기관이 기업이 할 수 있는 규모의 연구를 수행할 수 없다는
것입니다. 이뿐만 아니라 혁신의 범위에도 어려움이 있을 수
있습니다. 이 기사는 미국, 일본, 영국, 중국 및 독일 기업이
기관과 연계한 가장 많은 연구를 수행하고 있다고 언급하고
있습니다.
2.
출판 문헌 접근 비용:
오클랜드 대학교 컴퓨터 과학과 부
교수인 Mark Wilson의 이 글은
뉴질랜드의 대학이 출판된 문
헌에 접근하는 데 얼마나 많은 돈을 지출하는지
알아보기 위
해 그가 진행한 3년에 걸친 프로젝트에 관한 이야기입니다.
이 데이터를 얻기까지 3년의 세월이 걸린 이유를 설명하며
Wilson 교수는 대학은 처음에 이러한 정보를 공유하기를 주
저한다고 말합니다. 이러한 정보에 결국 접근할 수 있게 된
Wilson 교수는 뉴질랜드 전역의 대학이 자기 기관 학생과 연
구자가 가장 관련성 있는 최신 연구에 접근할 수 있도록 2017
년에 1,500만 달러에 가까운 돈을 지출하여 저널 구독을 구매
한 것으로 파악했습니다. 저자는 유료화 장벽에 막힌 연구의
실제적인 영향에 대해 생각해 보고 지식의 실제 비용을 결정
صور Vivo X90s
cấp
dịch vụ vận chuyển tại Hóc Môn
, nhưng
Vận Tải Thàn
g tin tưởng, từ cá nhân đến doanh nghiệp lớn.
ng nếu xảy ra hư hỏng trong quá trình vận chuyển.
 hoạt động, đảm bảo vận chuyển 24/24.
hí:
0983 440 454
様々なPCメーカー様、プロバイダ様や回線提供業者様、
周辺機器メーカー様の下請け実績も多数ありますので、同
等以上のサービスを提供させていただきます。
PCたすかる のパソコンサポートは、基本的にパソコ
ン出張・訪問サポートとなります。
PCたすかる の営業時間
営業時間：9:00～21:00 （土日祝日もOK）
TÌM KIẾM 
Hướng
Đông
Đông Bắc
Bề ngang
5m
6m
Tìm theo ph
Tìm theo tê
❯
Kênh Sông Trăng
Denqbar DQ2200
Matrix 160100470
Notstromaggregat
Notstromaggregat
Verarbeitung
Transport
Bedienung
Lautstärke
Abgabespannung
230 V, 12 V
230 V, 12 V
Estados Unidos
_ _ _ _ _
# Task item
Reply with the lines from the one that contains "Matrix 160100470" through the last line of the material above, copied exactly and nothing else.

# Reply to the exercise
Matrix 160100470
Notstromaggregat
Notstromaggregat
Verarbeitung
Transport
Bedienung
Lautstärke
Abgabespannung
230 V, 12 V
230 V, 12 V
Estados Unidos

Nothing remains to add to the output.